Afin de garantir que l’eau de mer soit restituée sans impact sur la faune et la flore marine, les centrales doivent se soumettre à des réglementations strictes. Aucune substance n’est ajoutée, ni retirée de l’eau. Aucun produit chimique ne peut être déversé dans le milieu marin. Et malgré les variations saisonnières de sa température, l’eau rejetée ne peut excéder 30 degrés, avec un écart thermique maximal de plus ou moins 5 degrés.
« Tous les ans, un bureau d’études spécialisé dans l’environnement vient vérifier l’évolution de la biologie au niveau du point de puisage et du point d’évacuation de l’eau de mer ».

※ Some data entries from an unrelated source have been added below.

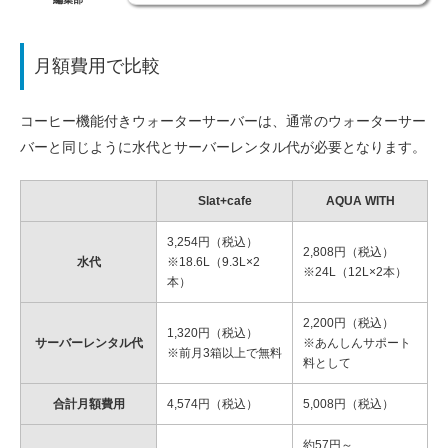
月額費用で比較
コーヒー機能付きウォーターサーバーは、通常のウォーターサー
バーと同じように水代とサーバーレンタル代が必要となります。
Slat+cafe
AQUA WITH
3,254円（税込）
2,808円（税込）
水代
※18.6L（9.3L×2
※24L（12L×2本）
本）
2,200円（税込）
1,320円（税込）
サーバーレンタル代
※あんしんサポート
※前月3箱以上で無料
料として
合計月額費用
4,574円（税込）
5,008円（税込）
約57円～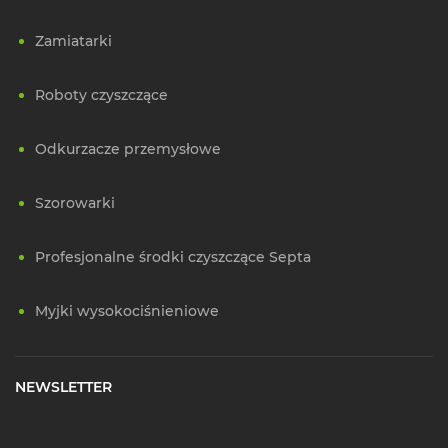
Zamiatarki
Roboty czyszczące
Odkurzacze przemysłowe
Szorowarki
Profesjonalne środki czyszczące Septa
Myjki wysokociśnieniowe
NEWSLETTER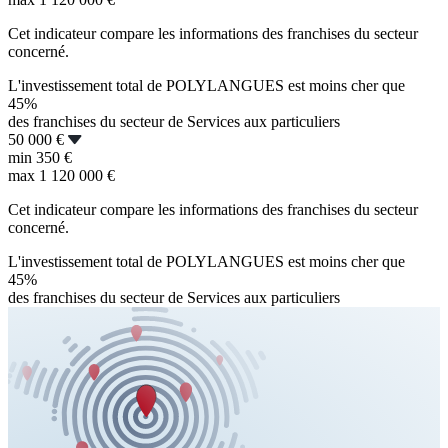
Cet indicateur compare les informations des franchises du secteur
concerné.
L'investissement total de POLYLANGUES est moins cher que
45%
des franchises du secteur de Services aux particuliers
50 000 €
min
350 €
max
1 120 000 €
Cet indicateur compare les informations des franchises du secteur
concerné.
L'investissement total de POLYLANGUES est moins cher que
45%
des franchises du secteur de Services aux particuliers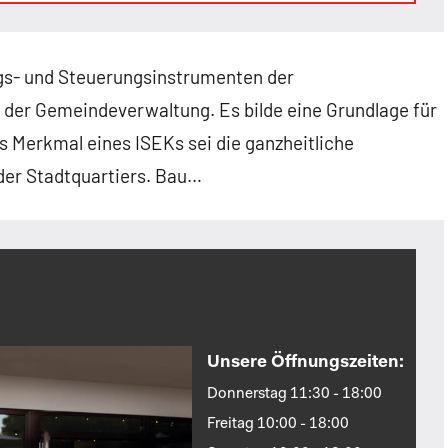
ngs- und Steuerungsinstrumenten der
g der Gemeindeverwaltung. Es bilde eine Grundlage für
 Merkmal eines ISEKs sei die ganzheitliche
der Stadtquartiers. Bau…
Unsere Öffnungszeiten:
Donnerstag 11:30 - 18:00
Freitag 10:00 - 18:00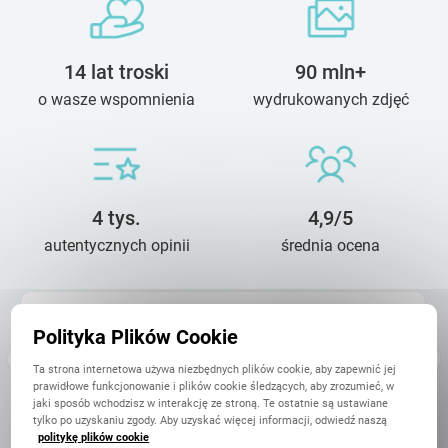
14 lat troski
90 mln+
o wasze wspomnienia
wydrukowanych zdjęć
4 tys.
4,9/5
autentycznych opinii
średnia ocena
Małgorzata
Polityka Plików Cookie
17 Listopada
Jestem bardzo zadowolona. Projektowanie fotoksiazki bylo
Ta strona internetowa używa niezbędnych plików cookie, aby zapewnić jej
ogromna przyjemnoscia. Bałam sie, ze nie dojdzie na czas, ale
prawidłowe funkcjonowanie i plików cookie śledzących, aby zrozumieć, w
wszystko sie dobrze ułożyło i książka dotarła. Polecam Printu.
jaki sposób wchodzisz w interakcję ze stroną. Te ostatnie są ustawiane
Super szablony ...
tylko po uzyskaniu zgody. Aby uzyskać więcej informacji, odwiedź naszą
politykę plików cookie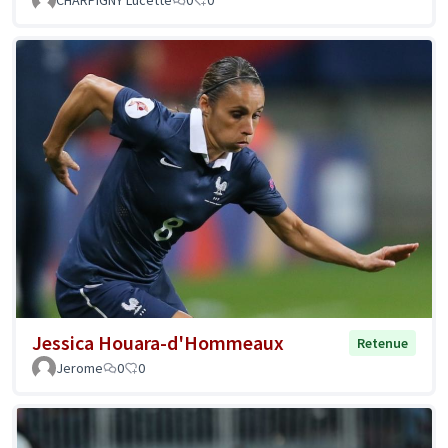
CHARPIGNY Lucette
0
0
Jessica Houara-d'Hommeaux
Retenue
Jerome
0
0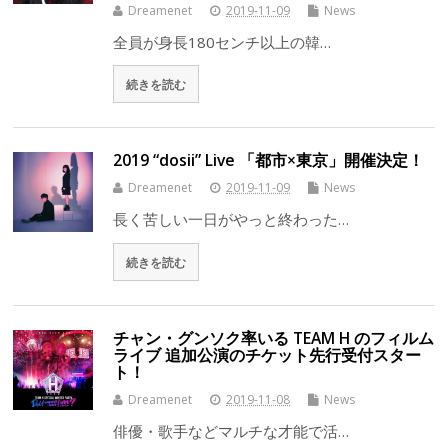
Dreamenet
2019-11-09
News
全員が身長180センチ以上の韓…
続きを読む
2019 “dosii” Live 「都市×東京」開催決定！
Dreamenet
2019-11-09
News
長く苦しい一日がやっと終わった…
続きを読む
チャン・グンソク率いる TEAM H のフィルム
ライブ 追加公演のチケット先行受付スター
ト！
Dreamenet
2019-11-08
News
俳優・歌手などマルチな才能で活…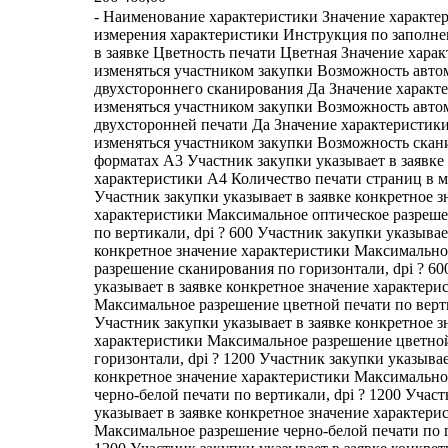
- Наименование характеристики Значение характе
измерения характеристики Инструкция по заполн
в заявке Цветность печати Цветная Значение хара
изменяться участником закупки Возможность авто
двухстороннего сканирования Да Значение характ
изменяться участником закупки Возможность авто
двухсторонней печати Да Значение характеристик
изменяться участником закупки Возможность скан
форматах A3 Участник закупки указывает в заявке 
характеристики A4 Количество печати страниц в м
Участник закупки указывает в заявке конкретное з
характеристики Максимальное оптическое разреш
по вертикали, dpi ? 600 Участник закупки указывае
конкретное значение характеристики Максимально
разрешение сканирования по горизонтали, dpi ? 6
указывает в заявке конкретное значение характери
Максимальное разрешение цветной печати по верти
Участник закупки указывает в заявке конкретное з
характеристики Максимальное разрешение цветно
горизонтали, dpi ? 1200 Участник закупки указывае
конкретное значение характеристики Максимально
черно-белой печати по вертикали, dpi ? 1200 Учас
указывает в заявке конкретное значение характери
Максимальное разрешение черно-белой печати по г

Un tout nouveau éco-quartier chauffé à l’eau de mer
Un autre réseau dans la même veine vient d’être inauguré le 8 novembre dernier. Baptisée « Massileo », cette centrale de thalassothermie, conçue et exploitée par Dalkia, filiale du groupe EDF, approvisionne en énergie l’éco-quartier des Fabriques, situé dans le 15ᵉ arrondissement.
L’eau est puisée à quatre mètres de profondeur et envoyée dans un local d’échange situé sur le port. Puis, elle rejoint la centrale de production avant d’être redistribuée en pied d’immeubles pour alimenter le quartier entier.
Pour réaliser ce projet, 9 kilomètres de canalisations spécifiques ont été installés afin de relier la mer à la nouvelle station, auxquels s’ajoutent 5 kilomètres de réseau destinés à raccorder les bâtiments. La filiale d’EDF prévoit, à terme, de fournir l’énergie aux 2000 logements que comptera ce futur quartier.
Pensé pour s’adapter aux enjeux du changement climatique et répondre aux défis environnementaux propres à la région méditerranéenne, cet éco-quartier vise un impact vertueux en favorisant la sobriété énergétique. Il offre à ses habitants une énergie « durable, renouvelable et locale à 70 % », selon les engagements de ses concepteurs, Linkcity et UrbanEra.
« Au bout de 10 ans, on arrive à la limite de capacité de la centrale » termine Patrick en parlant de Thassalia. « Pour étendre le système à d’autres quartiers, l’ajout de moyens de production est nécessaire ».
Une première phase de zone d’agrandissement, qui est en cours d’étude, prévoit de se déployer pour desservir le centre-ville : du Mucem, jusqu’à la Belle de Mai, en descendant jusqu’au Vieux-Port, à partir de 2028.